Basically, the Instinct MI300A is a MI300X that trades some GPU power for 24 Zen 4 cores running at 3.7 GHz. Both MI300 variants have a similar memory subsystem, with 256 MB of memory side cache (Infinity Cache), and 5.3 TB/s of HBM3 bandwidth. Chips and Cheese has already covered MI300X and AMD’s CDNA3 compute GPU architecture in another article. Also, AMD has said MI300A’s CCDs are adapted from regular Zen 4 CCDs, and we’ve covered Zen 4 in a series of other articles. Therefore, I’ll focus on MI300A’s massive Infinity Fabric implementation in this article.

Acknowledgments

Special thanks goes out to AMD and GIGABYTE along with their Launchpad service, who generously let Chips and Cheese play around with a massive quad-socket MI300A system in the form of the G383-R80-AAP1 for over 2 weeks. As always, our testing was our own.

Infinity Fabric on a Giant APU

AMD built MI300A on top of their Infinity Fabric interconnect, which consists of many networked components that work together to enable coherent memory access. With 24 CPU cores and 228 GPU compute units, MI300A is a very large system and is supported by a giant Infinity Fabric network.

Infinity Fabric has CPU and GPU dies talk to Coherent Master (CM) blocks, which abstract out the rest of Infinity Fabric from that compute block’s perspective. The CM has a memory map, and sends packets (flits) addressed to whichever agent is responsible for the requested memory address. Then, a network of buses, switches, and off-die interfaces ensure the flit reaches its destination.

Most CPU and GPU requests go to physical addresses backed by DRAM. Coherent Slaves (CS) handle those addresses, and are responsible for ensuring requests are satisfied with the most up-to-date data. To carry this out, the CS has a probe filter, and is attached to a memory controller.

In MI300A, the CS is also co-located with a 2 MB Infinity Fabric block. Thus the CS can satisfy a request from several locations:

1. Its 2 MB Infinity Cache slice, if the requested address hits in cache

2. Its attached memory controller, on a cache miss

3. By sending a probe to another CM, if the CS’s probe filter indicates the requested line is cached in modified state on any CPU or GPU die

All this means CPU and GPU blocks can be confident they’ll get the most up-to-date data without doing anything special. Of course, how fast they get their data is another question. All of those data sources have very high latency compared to a desktop Zen 4 system.

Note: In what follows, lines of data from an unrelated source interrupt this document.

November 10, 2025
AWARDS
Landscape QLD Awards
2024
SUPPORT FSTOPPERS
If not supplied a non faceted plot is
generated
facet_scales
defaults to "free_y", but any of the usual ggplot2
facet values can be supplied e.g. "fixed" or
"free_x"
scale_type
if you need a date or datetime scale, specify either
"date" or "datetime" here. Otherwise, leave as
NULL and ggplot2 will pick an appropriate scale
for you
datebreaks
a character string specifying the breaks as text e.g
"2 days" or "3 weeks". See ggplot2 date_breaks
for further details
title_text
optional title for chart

An Infinity Cache hit has a load-to-use latency of over 140 ns. Even DRAM on the AMD Ryzen 9 7950X3D shows less latency. Missing Infinity Cache of course drives latency up even higher, to a staggering 227 ns. HBM stands for High Bandwidth Memory, not low latency memory, and it shows. High Infinity Cache hit latency also suggests a lot of latency comes from traversing a giant Infinity Fabric network.

Things only go up from here, meaning latency gets worse. Infinity Fabric’s transport layer extends beyond MI300A’s chip boundary, supporting multi-socket NUMA configurations. The test system generously provided by AMD and Gigabyte comes with four MI300A chips, each of which is exposed as a NUMA node. Cross-node DRAM accesses carry a hefty latency penalty.

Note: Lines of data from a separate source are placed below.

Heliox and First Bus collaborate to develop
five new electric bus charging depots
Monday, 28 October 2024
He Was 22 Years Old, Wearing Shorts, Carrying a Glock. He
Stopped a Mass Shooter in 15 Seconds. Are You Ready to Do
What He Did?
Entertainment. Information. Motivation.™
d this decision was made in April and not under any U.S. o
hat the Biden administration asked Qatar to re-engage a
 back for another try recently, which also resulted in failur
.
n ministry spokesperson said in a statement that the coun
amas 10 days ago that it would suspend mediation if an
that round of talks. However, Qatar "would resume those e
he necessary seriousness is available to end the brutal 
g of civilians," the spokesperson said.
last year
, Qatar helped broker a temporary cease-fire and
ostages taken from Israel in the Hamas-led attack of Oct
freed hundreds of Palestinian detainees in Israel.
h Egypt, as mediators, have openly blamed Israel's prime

numactl --hardware shows equal distance between all nodes. Gigabyte’s documentation suggests each MI300A chip is directly connected to all of its peers. However, pairs of MI300A chips enjoy lower latency access to each other’s memory pools.

Remote DRAM latency is around 477 ns to a closer node, and 559 ns to a far one. I suspect the latency difference is related to where the cross-socket link is located relative to the CPU cores. Getting to a cross-socket link located on a different IO die probably adds a measurable amount of latency.

Infinity Cache can reduce remote access latency to about 369 and 430 ns for close and far nodes respectively. Those latencies are still high because a MI300A chip’s Infinity Cache can’t cache addresses belonging to other nodes. Because Infinity Cache is a memory side cache attached to CS-es, each Infinity Cache slice can only cache addresses owned by that CS. That in turn means each Infinity Cache slice can only handle addresses backed by that CS’s memory controller.

Thus AMD’s Infinity Cache implementation sacrifices some NUMA performance to keep things simple. Tying Infinity Cache blocks to the CS-es lets MI300A’s large 256 MB memory-side cache seamlessly slot into the Infinity Fabric subsystem. Doing so should keep extra coherency management hardware to a minimum, with only a bit of extra complexity at the CS. A decoupled layer of cache could potentially insulate cores from cross-node DRAM access latency, but would create another set of cache controllers that have to perform both the role of a CM and CS. For a project as ambitious as MI300A, I can respect the decision to keep things simple.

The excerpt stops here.